Among the entries below, count the lines where the string "maintenance" occurs, and give only the number.
Top of GIVEN DATA
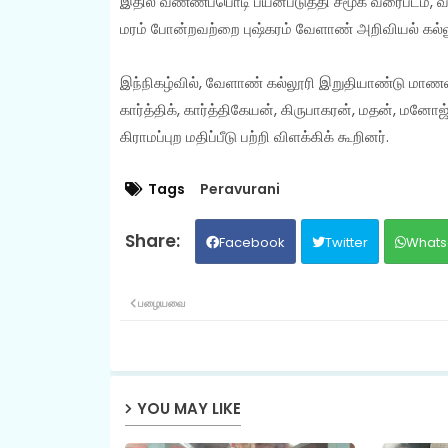
இதில் வண்ணப்பொடி பயன்படுத்தி சமூக வரைபடம், வள
மரம் போன்றவற்றை புஷ்கரம் வேளாண் அறிவியல் கல்ல
இந்நிகழ்வில், வேளாண் கல்லூரி இறுதியாண்டு மாணவ
கார்த்திக், கார்த்திகேயன், கிருபாகரன், மதன், மனோ
கிராமப்புற மதிப்பீடு பற்றி விளக்கிக் கூறினர்.
Tags
Peravurani
Facebook
Twitter
Whats
பழையவை
YOU MAY LIKE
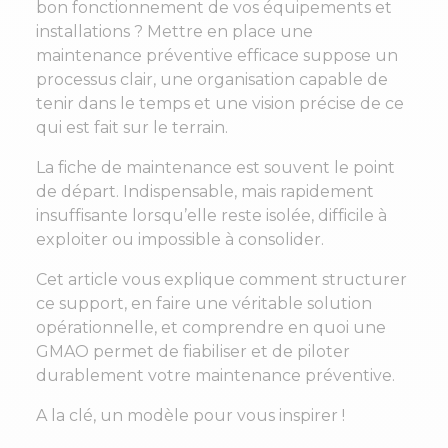
bon fonctionnement de vos équipements et
installations ? Mettre en place une
maintenance préventive efficace suppose un
processus clair, une organisation capable de
tenir dans le temps et une vision précise de ce
qui est fait sur le terrain.
La fiche de maintenance est souvent le point
de départ. Indispensable, mais rapidement
insuffisante lorsqu’elle reste isolée, difficile à
exploiter ou impossible à consolider.
Cet article vous explique comment structurer
ce support, en faire une véritable solution
opérationnelle, et comprendre en quoi une
GMAO permet de fiabiliser et de piloter
durablement votre maintenance préventive.
A la clé, un modèle pour vous inspirer !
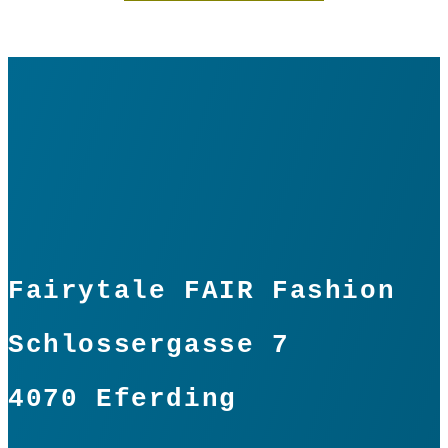
Fairytale FAIR Fashion
Schlossergasse 7
4070 Eferding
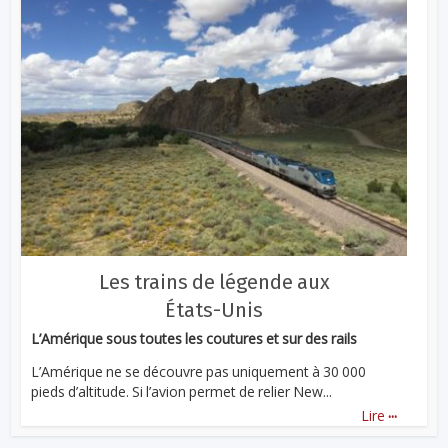
Les trains de légende aux
États-Unis
L’Amérique sous toutes les coutures et sur des rails
L’Amérique ne se découvre pas uniquement à 30 000
pieds d’altitude. Si l’avion permet de relier New...
...
Lire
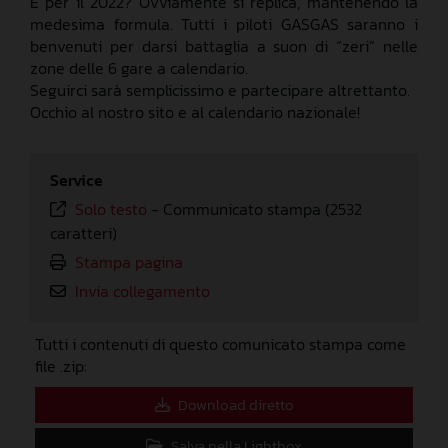
E per il 2022? Ovviamente si replica, mantenendo la
medesima formula. Tutti i piloti GASGAS saranno i
benvenuti per darsi battaglia a suon di “zeri” nelle
zone delle 6 gare a calendario.
Seguirci sarà semplicissimo e partecipare altrettanto.
Occhio al nostro sito e al calendario nazionale!
Service
Solo testo
-
Communicato stampa (2532
caratteri)
Stampa pagina
Invia collegamento
Tutti i contenuti di questo comunicato stampa come
file .zip:
Download diretto
Salva nella Lightbox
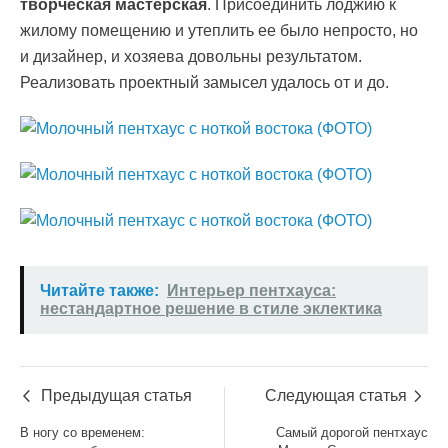
творческая мастерская
. Присоединить лоджию к
жилому помещению и утеплить ее было непросто, но
и дизайнер, и хозяева довольны результатом.
Реализовать проектный замысел удалось от и до.
Читайте также:
Интерьер пентхауса:
нестандартное решение в стиле эклектика
Предыдущая статья
Следующая статья
В ногу со временем:
Самый дорогой пентхаус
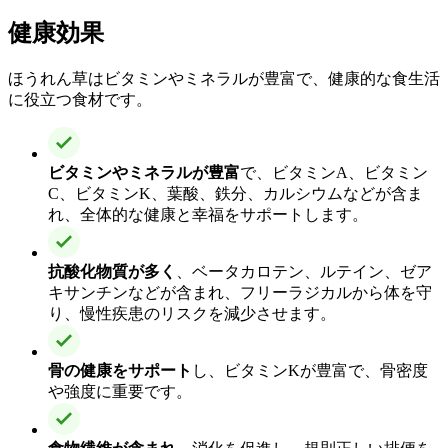
健康効果
ほうれん草はビタミンやミネラルが豊富で、健康的な食生活
に役立つ食材です。
ビタミンやミネラルが豊富
で、ビタミンA、ビタミン
C、ビタミンK、葉酸、鉄分、カルシウムなどが含ま
れ、全体的な健康と幸福をサポートします。
抗酸化物質が多く
、ベータカロテン、ルテイン、ゼア
キサンチンなどが含まれ、フリーラジカルから体を守
り、慢性疾患のリスクを減少させます。
骨の健康をサポート
し、ビタミンKが豊富で、骨密度
や強度に重要です。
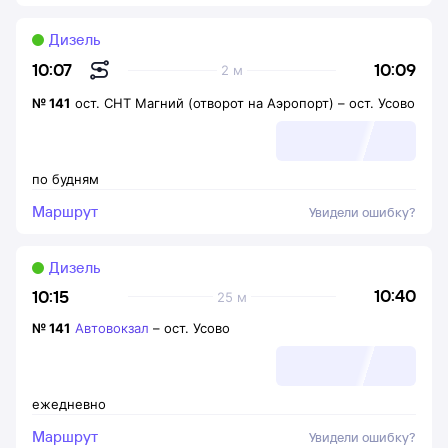
Дизель
10:09
10:07
2 м
№
141
ост. СНТ Магний (отворот на Аэропорт)
–
ост. Усово
по будням
Маршрут
Увидели ошибку?
Дизель
10:40
10:15
25 м
№
141
Автовокзал
–
ост. Усово
ежедневно
Маршрут
Увидели ошибку?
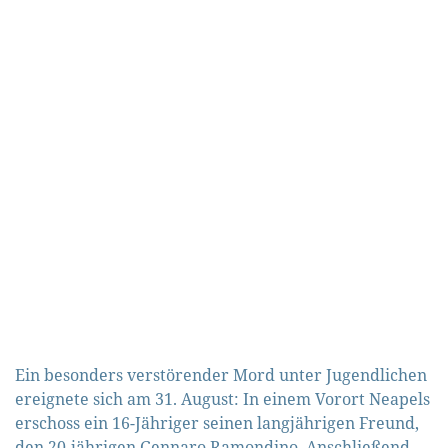
Ein besonders verstörender Mord unter Jugendlichen
ereignete sich am 31. August: In einem Vorort Neapels
erschoss ein 16-Jähriger seinen langjährigen Freund,
den 20-jährigen Gennaro Ramondino. Anschließend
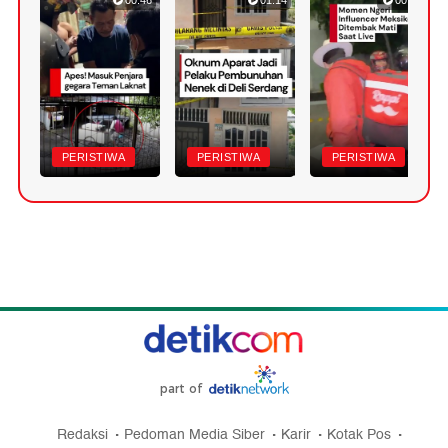
00:46
01:14
00:49
PERISTIWA
PERISTIWA
PERISTIWA
part of
Redaksi
Pedoman Media Siber
Karir
Kotak Pos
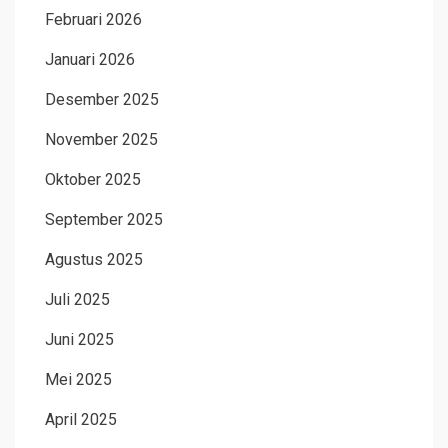
Februari 2026
Januari 2026
Desember 2025
November 2025
Oktober 2025
September 2025
Agustus 2025
Juli 2025
Juni 2025
Mei 2025
April 2025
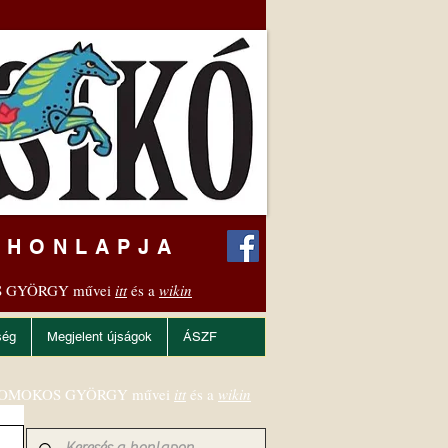
 HONLAPJA
 GYÖRGY művei
itt
és a
wikin
ség
Megjelent újságok
ÁSZF
OMOKOS GYÖRGY művei
itt
és a
wikin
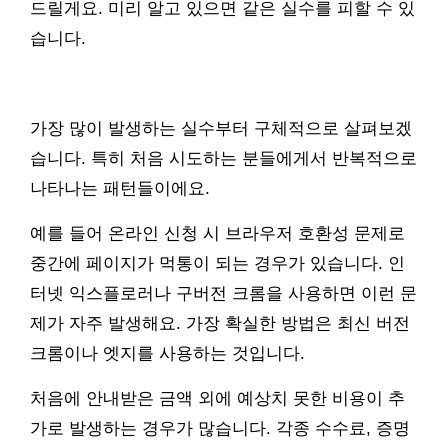
드릴게요. 미리 알고 있으면 같은 실수를 피할 수 있
습니다.
가장 많이 발생하는 실수부터 구체적으로 살펴보겠
습니다. 특히 처음 시도하는 분들에게서 반복적으로
나타나는 패턴들이에요.
예를 들어 온라인 신청 시 브라우저 호환성 문제로
중간에 페이지가 먹통이 되는 경우가 있습니다. 인
터넷 익스플로러나 구버전 크롬을 사용하면 이런 문
제가 자주 발생해요. 가장 확실한 방법은 최신 버전
크롬이나 엣지를 사용하는 것입니다.
처음에 안내받은 금액 외에 예상치 못한 비용이 추
가로 발생하는 경우가 많습니다. 각종 수수료, 증명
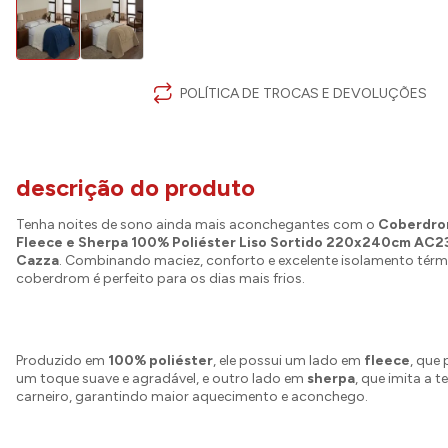
POLÍTICA DE TROCAS E DEVOLUÇÕES
descrição do produto
Tenha noites de sono ainda mais aconchegantes com o
Coberdro
Fleece e Sherpa 100% Poliéster Liso Sortido 220x240cm AC23
Cazza
. Combinando maciez, conforto e excelente isolamento térm
coberdrom é perfeito para os dias mais frios.
Produzido em
100% poliéster
, ele possui um lado em
fleece
, que
um toque suave e agradável, e outro lado em
sherpa
, que imita a t
carneiro, garantindo maior aquecimento e aconchego.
Bottom of GIVEN DATA
TASK OUTPUT » 3